[Your instructions]: The expected output is the full set of entries, printed exactly, without pictures.

[Collected data]
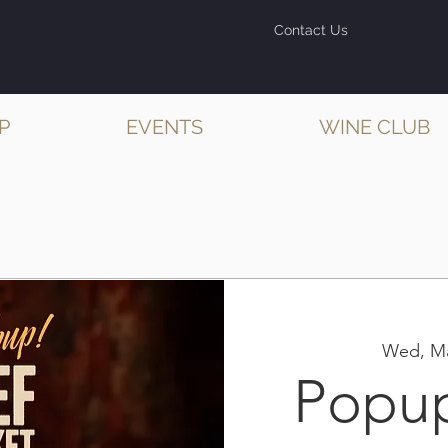
Contact Us
P
EVENTS
WINE CLUB
Wed, Ma
Popu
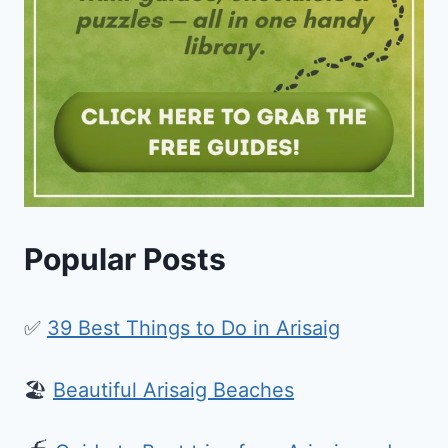
Popular Posts
✅
39 Best Things to Do in Arisaig
🏖️
Beautiful Arisaig Beaches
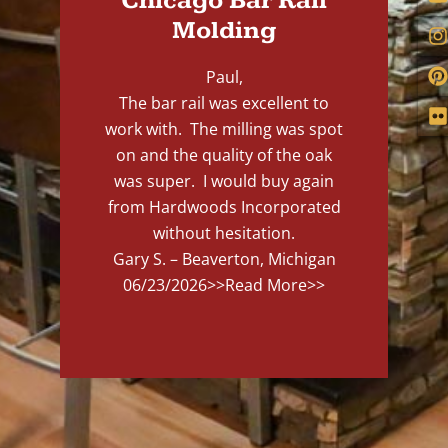
Chicago Bar Rail
Molding
Paul,
The bar rail was excellent to
work with. The milling was spot
on and the quality of the oak
was super. I would buy again
from Hardwoods Incorporated
without hesitation.
Gary S. – Beaverton, Michigan
06/23/2026
>>Read More>>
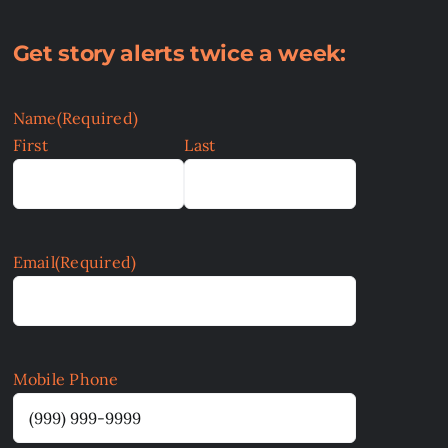
Get story alerts twice a week:
Name
(Required)
First
Last
Email
(Required)
Mobile Phone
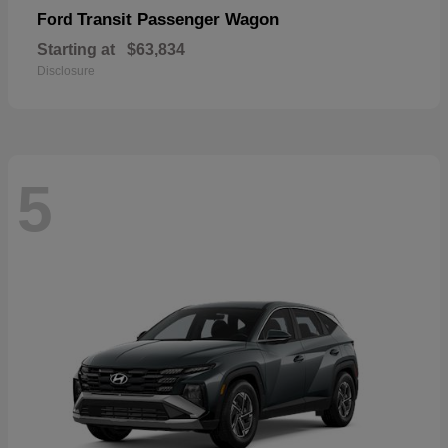
Transit Passenger Wagon
Ford
Starting at
$63,834
Disclosure
5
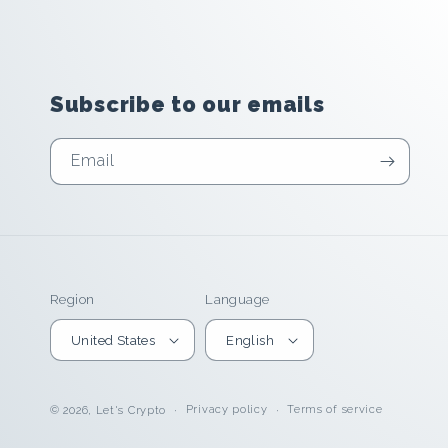
Subscribe to our emails
Email
Region
Language
United States
English
Privacy policy
Terms of service
© 2026,
Let's Crypto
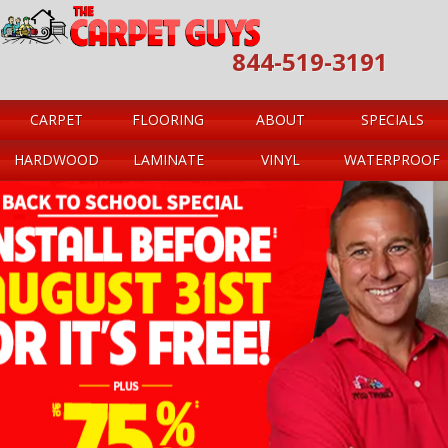
844-519-3191
CARPET
FLOORING
ABOUT
SPECIALS
HARDWOOD
LAMINATE
VINYL
WATERPROOF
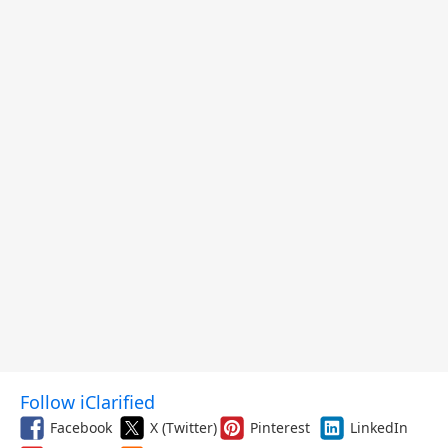
Follow iClarified
Facebook
X (Twitter)
Pinterest
LinkedIn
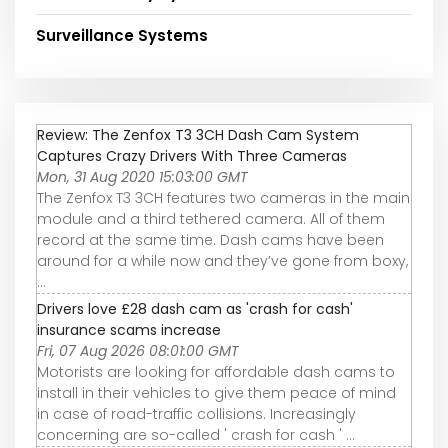
Surveillance Systems
Review: The Zenfox T3 3CH Dash Cam System
Captures Crazy Drivers With Three Cameras
Mon, 31 Aug 2020 15:03:00 GMT
The Zenfox T3 3CH features two cameras in the main
module and a third tethered camera. All of them
record at the same time. Dash cams have been
around for a while now and they’ve gone from boxy,
...
Drivers love £28 dash cam as 'crash for cash'
insurance scams increase
Fri, 07 Aug 2026 08:01:00 GMT
Motorists are looking for affordable dash cams to
install in their vehicles to give them peace of mind
in case of road-traffic collisions. Increasingly
concerning are so-called ' crash for cash ' ...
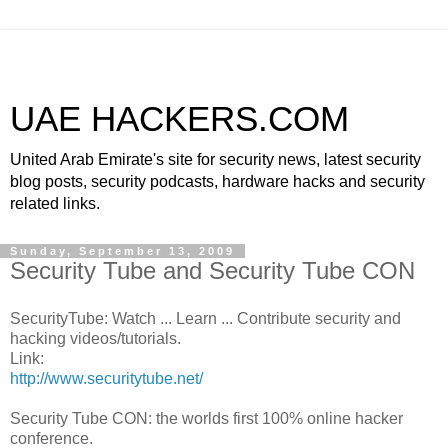
UAE HACKERS.COM
United Arab Emirate's site for security news, latest security
blog posts, security podcasts, hardware hacks and security
related links.
Sunday, September 13, 2009
Security Tube and Security Tube CON
SecurityTube: Watch ... Learn ... Contribute security and
hacking videos/tutorials.
Link:
http://www.securitytube.net/
Security Tube CON: the worlds first 100% online hacker
conference.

[Solution below]:
Contact Us
P
EVENTS
WINE CLUB
Wed, Ma
Popu
Popular Posts
✅
39 Best Things to Do in Arisaig
🏖️
Beautiful Arisaig Beaches
Chicago Bar Rail
Molding
Paul,
The bar rail was excellent to
work with. The milling was spot
on and the quality of the oak
was super. I would buy again
from Hardwoods Incorporated
without hesitation.
Gary S. – Beaverton, Michigan
06/23/2026
>>Read More>>
Get story alerts twice a week:
Name
(Required)
First
Last
Email
(Required)
Mobile Phone
Transit Passenger Wagon
Ford
Starting at
$63,834
Disclosure
5
Subscribe to our emails
Email
Region
Language
United States
English
Privacy policy
Terms of service
© 2026,
Let's Crypto
844-519-3191
CARPET
FLOORING
ABOUT
SPECIALS
HARDWOOD
LAMINATE
VINYL
WATERPROOF
Follow iClarified
Facebook
X (Twitter)
Pinterest
LinkedIn
Surveillance Systems
Review: The Zenfox T3 3CH Dash Cam System
Captures Crazy Drivers With Three Cameras
Mon, 31 Aug 2020 15:03:00 GMT
The Zenfox T3 3CH features two cameras in the main
module and a third tethered camera. All of them
record at the same time. Dash cams have been
around for a while now and they’ve gone from boxy,
...
Drivers love £28 dash cam as 'crash for cash'
insurance scams increase
Fri, 07 Aug 2026 08:01:00 GMT
Motorists are looking for affordable dash cams to
install in their vehicles to give them peace of mind
in case of road-traffic collisions. Increasingly
concerning are so-called ' crash for cash ' ...
UAE HACKERS.COM
United Arab Emirate's site for security news, latest security
blog posts, security podcasts, hardware hacks and security
related links.
Sunday, September 13, 2009
Security Tube and Security Tube CON
SecurityTube: Watch ... Learn ... Contribute security and
hacking videos/tutorials.
Link:
http://www.securitytube.net/
Security Tube CON: the worlds first 100% online hacker
conference.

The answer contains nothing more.